En esos momentos sintieron un suave golpeteo en la puerta de la oficina.
- Si es un cliente dile que estoy ocupado – pidió Mouri Kogoro – me siento fatal.
- Ooooh – dijo Ran sonriendo de un modo realmente inquietante, esas sonrisas frías como el hielo que parecen presagiar el inicio de una tormenta – pues no te veo ocupado y ya que no te avergüenza que un gran detective se encuentre en semejante estado…
- Oe… espera Ran – comenzó a balbucear Mouri.
Pero era tarde para pedir piedad, Ran ya había abierto la puerta para recibir a una mujer de unos treinta y cinco años, vestida totalmente de negro, su blusa, su falda, su chaqueta y sus zapatos eran negros. Traía el largo cabello castaño oscuro atado en una coleta baja y no usaba maquillaje. Miraba hacia abajo con una expresión infinitamente triste y tenía los ojos enrojecidos.

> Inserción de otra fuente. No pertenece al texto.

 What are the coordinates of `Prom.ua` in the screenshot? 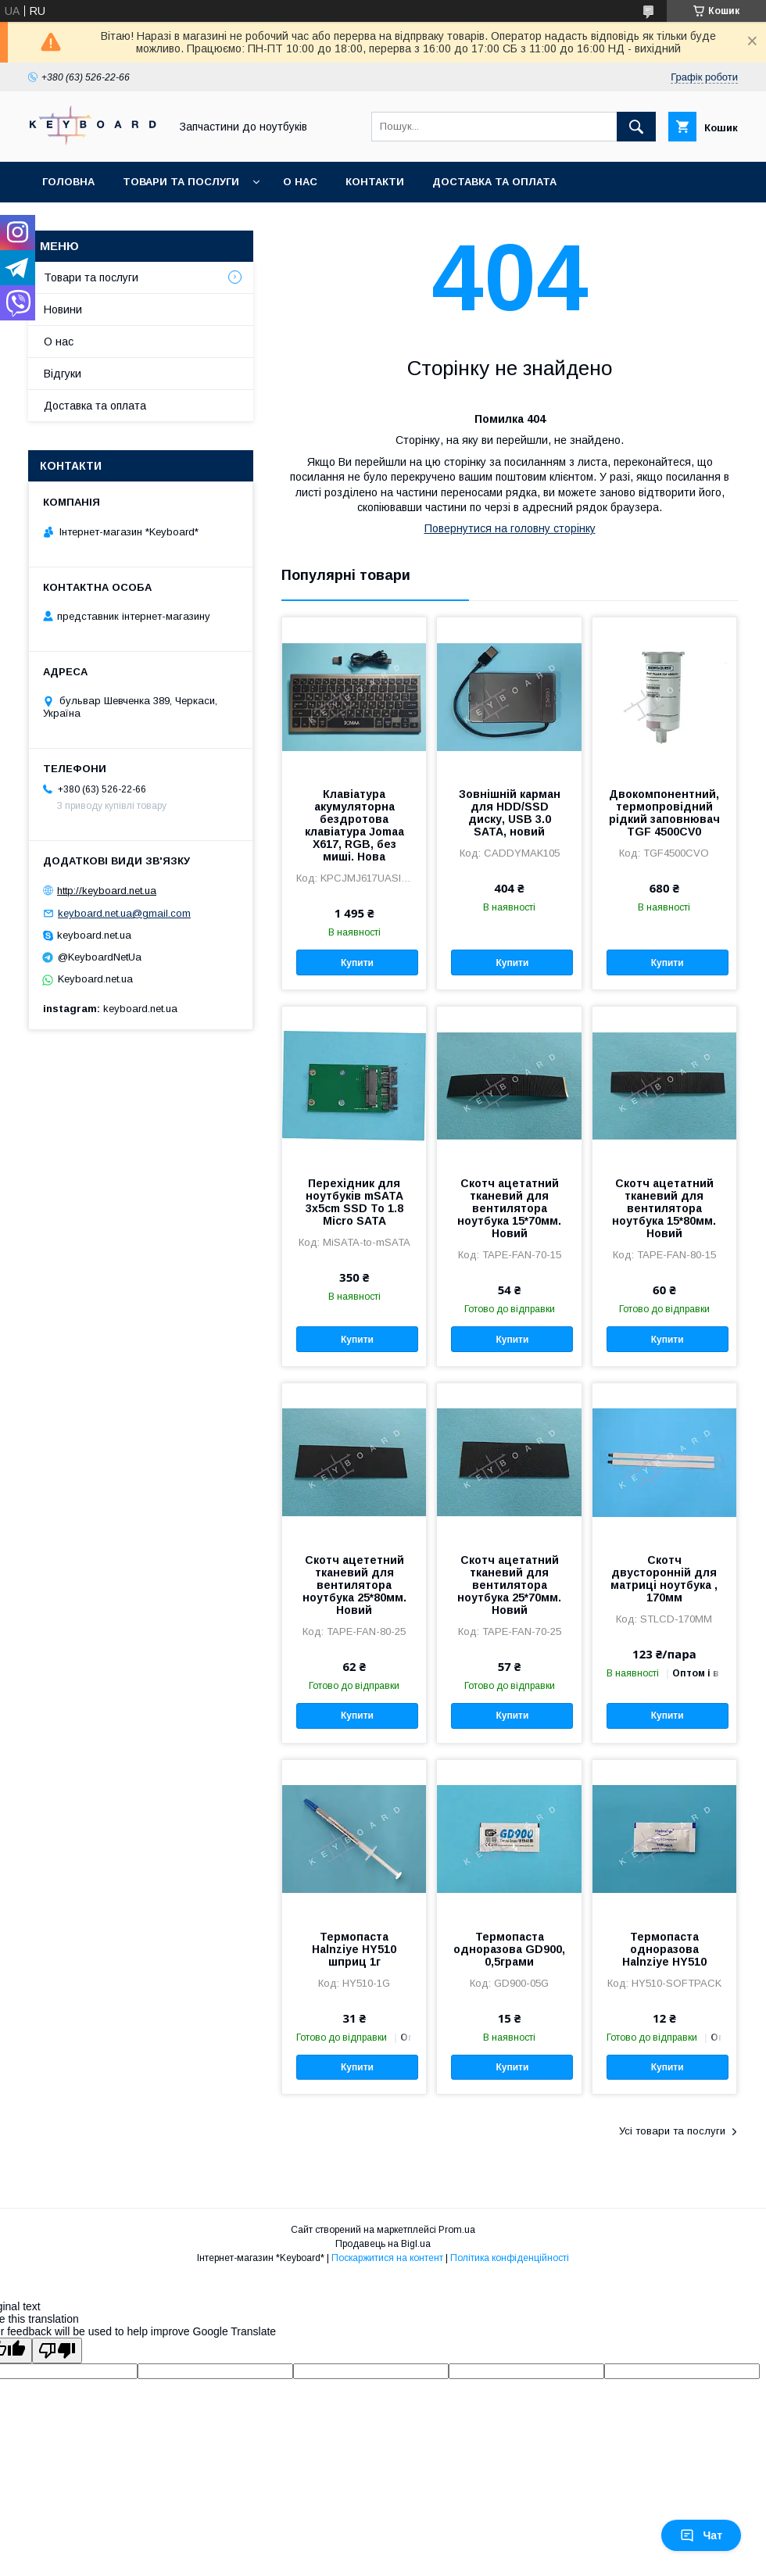 It's located at (456, 2229).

- Es esta la oficina del famoso detective Mouri ¿no es así? – preguntó la mujer con un hilo de voz.
- Sss… si señora, es aquí – respondió Ran, conmovida por el triste aspecto de la mujer.
De la forma más amable y educada de la que fue capaz, Ran condujo a la mujer hasta el sofá donde la invitó a tomar asiento. Mouri, rindiéndose ante la significativa mirada de su hija, se sentó frente a la clienta tratando de disimular el monumental dolor de cabeza producto del alcohol que debía soportar.
- Yo soy el famoso Mouri Kogoro ¿En qué puedo ayudarla? – pregunto el detective.
- Vera… necesito pedirle… - la mujer hizo una pausa, tragó saliva y cerró los ojos unos segundos, como si seguir hablando le produjera un profundo dolor físico – Bueno – dijo al fin – creo que primero debo presentarme, mi nombre es Nanami Chiyako y vengo a pedirle que investigue un caso de asesinato.
- ¿Un caso de asesinato? – preguntó Mouri, algo más interesado en el asunto – cuénteme los detalles.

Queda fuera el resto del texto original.